By the Act of the Confederation of the Rhine, signed at Paris, July 12th, 1806, Bavaria, Würtemberg, Baden, and several other states, sixteen in all, withdrew from the body and repudiated the laws of the Empire, while on August 1st the French envoy at Regensburg announced to the Diet that his master, who had consented to become Protector of the Confederate princes, no longer recognized the existence of the Empire.

Francis II meeting with Napoleon after the Battle of Austerlitz (1805)

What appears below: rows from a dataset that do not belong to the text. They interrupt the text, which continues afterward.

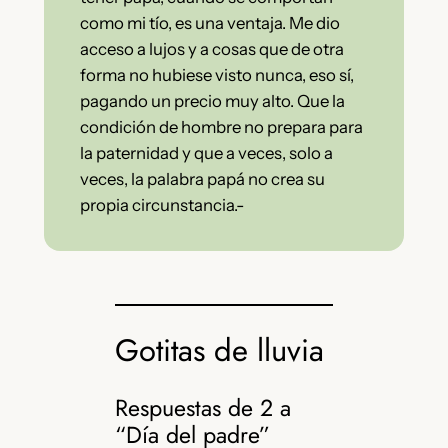
como mi tío, es una ventaja. Me dio
acceso a lujos y a cosas que de otra
forma no hubiese visto nunca, eso sí,
pagando un precio muy alto. Que la
condición de hombre no prepara para
la paternidad y que a veces, solo a
veces, la palabra papá no crea su
propia circunstancia.-
Gotitas de lluvia
Respuestas de 2 a
“Día del padre”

Abdication of the Emperor Francis II

End of the Empire

Francis the Second resolved at once to anticipate this new Odoacer, and by a declaration, dated August 6th, 1806, resigned the imperial dignity. His deed states that finding it impossible, in the altered state of things, to fulfil the obligations imposed by his capitulation, he considers as dissolved the bonds which attached him to the Germanic body, releases from their allegiance the states who formed it, and retires to the government of his hereditary dominions under the title of ‘Emperor of Austria.’ Throughout, the term ‘German Empire’ (Deutsches Reich) is employed. But it was the crown of Augustus, of Constantine, of Charles, of Maximilian, that Francis of Hapsburg laid down, and a new era in the world’s history was marked by the fall of its most venerable institution. One thousand and six years after Leo the Pope had crowned the Frankish king, eighteen hundred and fifty-eight years after Cæsar had conquered at Pharsalia, the Holy Roman Empire came to its end.

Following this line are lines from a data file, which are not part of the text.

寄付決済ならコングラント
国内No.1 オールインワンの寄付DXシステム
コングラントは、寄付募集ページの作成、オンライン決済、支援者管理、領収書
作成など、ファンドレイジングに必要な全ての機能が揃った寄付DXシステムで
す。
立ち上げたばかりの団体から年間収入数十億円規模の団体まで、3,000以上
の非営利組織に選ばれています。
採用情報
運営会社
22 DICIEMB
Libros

There was a time when this event would have been thought a sign that the last days of the world were at hand. But in the whirl of change that had bewildered men since A.D. 1789, it passed almost unnoticed. No one could yet fancy how things would end, or what sort of a new order would at last shape itself out of chaos. When Napoleon’s universal monarchy had dissolved, and old landmarks shewed themselves again above the receding waters, it was commonly supposed that the Empire would be re-established on its former footing. Such was indeed the wish of many states, and among them of Hanover, representing Great Britain. Though a simple revival of the old Romano-Germanic Empire was plainly out of the question, it still appeared to them that Germany would be best off under the presidency of a single head, entrusted with the ancient office of maintaining peace among the members of the confederation. But the new kingdoms, Bavaria especially, were unwilling to admit a superior; Prussia, elated at the glory she had won in the war of independence, would have disputed the crown with Austria; Austria herself cared little to resume an office shorn of much of its dignity, with duties to perform and no resources to enable her to discharge them.

Congress of Vienna

Use was therefore made of an expression in the Peace of Paris which spoke of uniting Germany by a federative bond, and the Congress of Vienna was decided by the wishes of Austria to establish a Confederation. Thus was brought about the present German federal constitution, which is itself confessed, by the attempts so often made to reform it, to be a mere temporary expedient, oppressive in the hands of the strong, and useless for the protection of the weak. Of late years, one school of liberal politicians, justly indignant at their betrayal by the princes after the enthusiastic uprising of A.D. 1814, has aspired to the restoration of the Empire, either as an hereditary kingdom in the Prussian or some other family, or in a more republican fashion under a head elected by the people. The obstacles in the way of such plans are evidently very great; but even were the horizon more clear than it is, this would not be the place from which to scan it.